**What you need to do:** Search the records for the word "progressMetr". Copy every line where it appears.

Records from a collection:
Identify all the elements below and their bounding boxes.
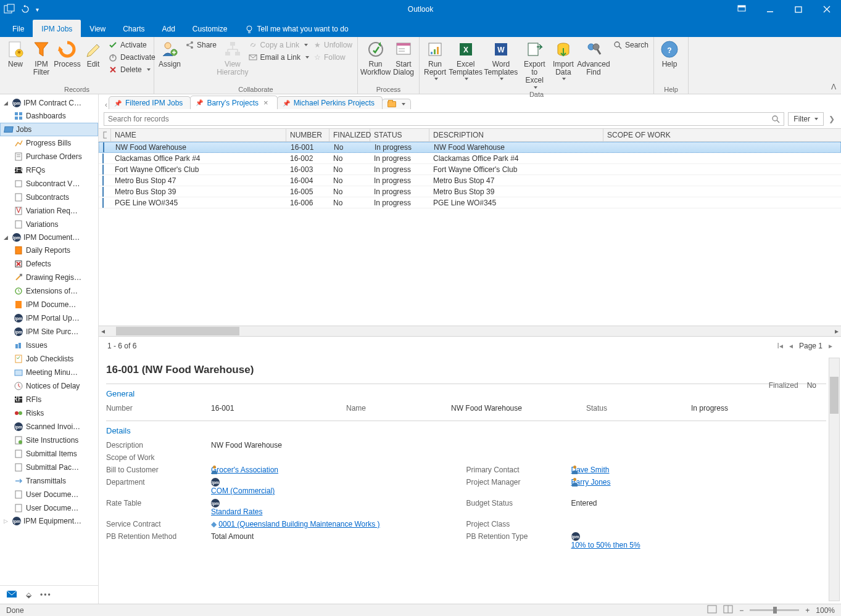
maximize-icon[interactable] bbox=[784, 0, 813, 18]
link-service-contract[interactable]: 0001 (Queensland Building Maintenance Wo… bbox=[218, 520, 379, 528]
zoom-out-icon[interactable]: − bbox=[739, 606, 744, 615]
tab-file[interactable]: File bbox=[4, 20, 33, 37]
col-finalized[interactable]: FINALIZED bbox=[329, 129, 370, 141]
unfollow-button[interactable]: ★Unfollow bbox=[312, 39, 355, 51]
nav-mail-icon[interactable] bbox=[6, 589, 17, 601]
col-scope[interactable]: SCOPE OF WORK bbox=[603, 129, 841, 141]
tree-group-equipment[interactable]: ▷ipmIPM Equipment… bbox=[0, 515, 98, 527]
tree-item[interactable]: Progress Bills bbox=[0, 136, 98, 150]
activate-button[interactable]: Activate bbox=[106, 39, 158, 51]
tree-item[interactable]: Transmittals bbox=[0, 474, 98, 488]
table-row[interactable]: Metro Bus Stop 4716-004NoIn progressMetr… bbox=[99, 175, 841, 186]
tree-item[interactable]: User Docume… bbox=[0, 501, 98, 515]
minimize-icon[interactable] bbox=[756, 0, 784, 18]
view-normal-icon[interactable] bbox=[707, 605, 717, 615]
tree-item[interactable]: Submittal Pac… bbox=[0, 461, 98, 474]
expand-icon[interactable]: ❯ bbox=[827, 115, 836, 123]
word-templates-button[interactable]: WWord Templates bbox=[483, 38, 518, 81]
tree-item[interactable]: Subcontracts bbox=[0, 191, 98, 204]
edit-button[interactable]: Edit bbox=[80, 38, 106, 70]
tree-group-contract[interactable]: ◢ipmIPM Contract C… bbox=[0, 97, 98, 109]
tab-charts[interactable]: Charts bbox=[114, 20, 153, 37]
tree-item[interactable]: Risks bbox=[0, 406, 98, 420]
tab-ipm-jobs[interactable]: IPM Jobs bbox=[33, 20, 81, 37]
tree-item[interactable]: Submittal Items bbox=[0, 447, 98, 461]
tree-item[interactable]: Subcontract V… bbox=[0, 177, 98, 191]
view-hierarchy-button[interactable]: View Hierarchy bbox=[219, 38, 246, 78]
search-input[interactable] bbox=[104, 112, 784, 126]
tree-item[interactable]: Notices of Delay bbox=[0, 379, 98, 393]
link-rate-table[interactable]: Standard Rates bbox=[211, 507, 262, 516]
qat-more-icon[interactable]: ▾ bbox=[36, 6, 39, 13]
detail-vscroll[interactable] bbox=[829, 358, 840, 601]
tree-item[interactable]: Defects bbox=[0, 257, 98, 271]
excel-templates-button[interactable]: XExcel Templates bbox=[448, 38, 483, 81]
filter-button[interactable]: Filter bbox=[788, 112, 824, 126]
tree-item[interactable]: Jobs bbox=[0, 123, 98, 136]
tree-item[interactable]: RFQRFQs bbox=[0, 163, 98, 177]
export-excel-button[interactable]: Export to Excel bbox=[519, 38, 550, 90]
doc-tab-filtered[interactable]: 📌Filtered IPM Jobs bbox=[109, 96, 191, 109]
grid-hscroll[interactable]: ◂▸ bbox=[99, 326, 841, 337]
tree-item[interactable]: IPM Docume… bbox=[0, 298, 98, 311]
tree-item[interactable]: Dashboards bbox=[0, 109, 98, 123]
tab-view[interactable]: View bbox=[81, 20, 114, 37]
ipm-filter-button[interactable]: IPM Filter bbox=[28, 38, 54, 78]
link-bill[interactable]: Grocer's Association bbox=[211, 466, 278, 474]
ribbon-collapse-icon[interactable]: ᐱ bbox=[826, 37, 841, 94]
page-next-icon[interactable]: ▸ bbox=[829, 342, 832, 350]
col-number[interactable]: NUMBER bbox=[286, 129, 329, 141]
tree-item[interactable]: RFIRFIs bbox=[0, 393, 98, 406]
run-report-button[interactable]: Run Report bbox=[422, 38, 448, 81]
new-button[interactable]: ✶New bbox=[2, 38, 28, 70]
col-icon[interactable] bbox=[99, 129, 111, 141]
import-data-button[interactable]: Import Data bbox=[550, 38, 576, 81]
follow-button[interactable]: ☆Follow bbox=[312, 52, 355, 63]
page-first-icon[interactable]: І◂ bbox=[777, 342, 783, 350]
zoom-slider[interactable] bbox=[750, 609, 799, 611]
tree-item[interactable]: Site Instructions bbox=[0, 433, 98, 447]
link-pb-type[interactable]: 10% to 50% then 5% bbox=[571, 541, 640, 549]
doc-tab-barry[interactable]: 📌Barry's Projects× bbox=[190, 96, 277, 109]
search-button[interactable]: Search bbox=[611, 39, 651, 51]
tree-item[interactable]: ipmScanned Invoi… bbox=[0, 420, 98, 433]
col-name[interactable]: NAME bbox=[111, 129, 286, 141]
tree-item[interactable]: Drawing Regis… bbox=[0, 271, 98, 284]
table-row[interactable]: Fort Wayne Officer's Club16-003NoIn prog… bbox=[99, 164, 841, 175]
tab-add[interactable]: Add bbox=[154, 20, 184, 37]
tree-item[interactable]: Issues bbox=[0, 339, 98, 352]
ribbon-options-icon[interactable] bbox=[727, 0, 756, 18]
tree-item[interactable]: VVariation Req… bbox=[0, 204, 98, 218]
undo-icon[interactable] bbox=[21, 5, 30, 14]
start-dialog-button[interactable]: Start Dialog bbox=[391, 38, 416, 78]
close-icon[interactable] bbox=[813, 0, 841, 18]
copy-link-button[interactable]: Copy a Link bbox=[246, 39, 312, 51]
tree-item[interactable]: Extensions of… bbox=[0, 284, 98, 298]
tree-item[interactable]: Variations bbox=[0, 218, 98, 231]
table-row[interactable]: NW Food Warehouse16-001NoIn progressNW F… bbox=[99, 142, 841, 153]
col-description[interactable]: DESCRIPTION bbox=[429, 129, 603, 141]
page-prev-icon[interactable]: ◂ bbox=[789, 342, 793, 350]
tree-item[interactable]: User Docume… bbox=[0, 488, 98, 501]
table-row[interactable]: Metro Bus Stop 3916-005NoIn progressMetr… bbox=[99, 186, 841, 197]
tree-group-document[interactable]: ◢ipmIPM Document… bbox=[0, 231, 98, 244]
help-button[interactable]: ?Help bbox=[657, 38, 682, 70]
nav-more-icon[interactable]: ••• bbox=[40, 591, 52, 599]
deactivate-button[interactable]: Deactivate bbox=[106, 52, 158, 63]
table-row[interactable]: Clackamas Office Park #416-002NoIn progr… bbox=[99, 153, 841, 164]
col-status[interactable]: STATUS bbox=[370, 129, 429, 141]
tree-item[interactable]: Meeting Minu… bbox=[0, 366, 98, 379]
tab-customize[interactable]: Customize bbox=[184, 20, 236, 37]
advanced-find-button[interactable]: Advanced Find bbox=[576, 38, 611, 78]
tree-item[interactable]: ipmIPM Portal Up… bbox=[0, 311, 98, 325]
run-workflow-button[interactable]: Run Workflow bbox=[360, 38, 391, 78]
tell-me[interactable]: Tell me what you want to do bbox=[236, 21, 357, 37]
email-link-button[interactable]: Email a Link bbox=[246, 52, 312, 63]
tree-item[interactable]: Daily Reports bbox=[0, 244, 98, 257]
doc-tab-michael[interactable]: 📌Michael Perkins Projects bbox=[277, 96, 383, 109]
table-row[interactable]: PGE Line WO#34516-006NoIn progressPGE Li… bbox=[99, 197, 841, 208]
link-department[interactable]: COM (Commercial) bbox=[211, 487, 275, 495]
assign-button[interactable]: Assign bbox=[157, 38, 183, 70]
doc-tab-new[interactable] bbox=[382, 99, 411, 109]
tree-item[interactable]: Job Checklists bbox=[0, 352, 98, 366]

**Answer space:**
table-row[interactable]: Metro Bus Stop 4716-004NoIn progressMetr… bbox=[99, 175, 841, 186]
table-row[interactable]: Metro Bus Stop 3916-005NoIn progressMetr… bbox=[99, 186, 841, 197]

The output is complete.